The Bills Digest for the Statute Law Revision (Spring 2016) Bill 2016—the previous version of this, I venture—said that the basis on which one of these approaches is favoured over another, whether coming here in a revision bill or being done through an amendment tacked on to another bill or, indeed, using the First Parliamentary Counsel's editorial power, is unclear. To quote it:

It is evident that statute law revision legislation and FPC’s editorial change powers under the Legislation Act can cover the same type of subject matter.

But:

… it is not entirely clear when one of these mechanisms will be applied (or ought to be applied) in preference to the other.

So it's clear, when you have a look at the nonsense that is in this bill—which I hope, as we've gone through, will not be claimed as some kind of economic benefit or saving towards the government's deregulation agenda—and when you have a look at what is actually proposed for this chamber on behalf of the House to tick off, it's entirely unclear why it's even here.

It's reasonable to speculate that, with these powers being relatively new—I guess, in the last couple of years—a conservative approach may be taken by the First Parliamentary Counsel, perhaps to build confidence in the House. However, the act, of course, requires periodic—I think six monthly—reporting to the House on the use of these powers, as is appropriate. Changes to laws, even hyphens, can be no small thing. Of course, semicolons and commas can, to be fair, influence the interpretation of an act. I do remember from the little bits of attention I paid at law school that commas can change the meaning of clauses and so on, as can conjunctions. But where changes are clearly typographical—numerical corrections, changes to expression—then it is entirely unclear to me why this government would persist in asking the House to spend time, parliamentary time. There are many other matters.

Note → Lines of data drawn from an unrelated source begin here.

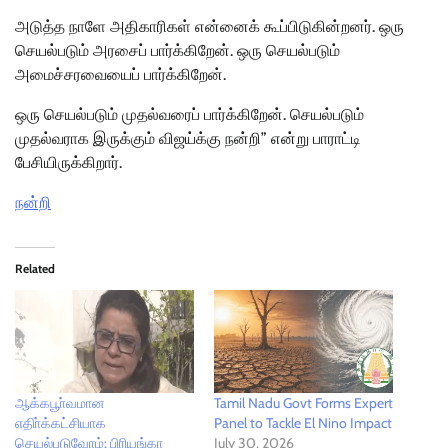
அடுத்த நாளே அதிகாரிகள் என்னைக் கூப்பிடுகின்றனர். ஒரு
செயல்படும் அரசைப் பார்க்கிறேன். ஒரு செயல்படும்
அமைச்சரவையைப் பார்க்கிறேன்.
ஒரு செயல்படும் முதல்வரைப் பார்க்கிறேன். செயல்படும்
முதல்வராக இருக்கும் விஜய்க்கு நன்றி” என்று பாராட்டி
பேசியிருக்கிறார்.
நன்றி
Related
ஆக்கபூா்வமான
Tamil Nadu Govt Forms Expert
எதிா்க்கட்சியாக
Panel to Tackle El Nino Impact
செயல்படுவோம்: பிரியங்கா
July 30, 2026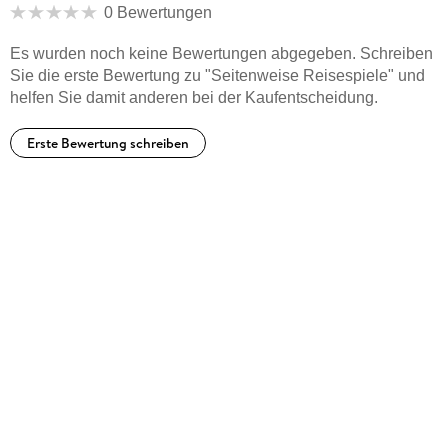
0 Bewertungen
Es wurden noch keine Bewertungen abgegeben. Schreiben
Sie die erste Bewertung zu "Seitenweise Reisespiele" und
helfen Sie damit anderen bei der Kaufentscheidung.
Erste Bewertung schreiben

The previous Deputy Speaker pulled the member for Blair up for relevance, so I've been very careful not to stray into electorate matters and have pot shots at all the other things the government could do. We've had no more talk of the foreign conspiracy theories that occupied the House today. Speaking of Hansard, as we have in here, I am still wondering whether 'Blue Steel' or 'Magnum' may be recorded in the Hansard in relation to the foreign minister's look to the House, which we were all transfixed by. We'll wait and see when the Hansard comes out.

In closing, I would say to whoever reads this Hansardhopefully the First Parliamentary Counsel and the people involved—that I for one, and I suspect others in the House, would welcome the use of the power to amend acts to make minor editorial changes without having to waste our time in this Chamber when there are more important things to do.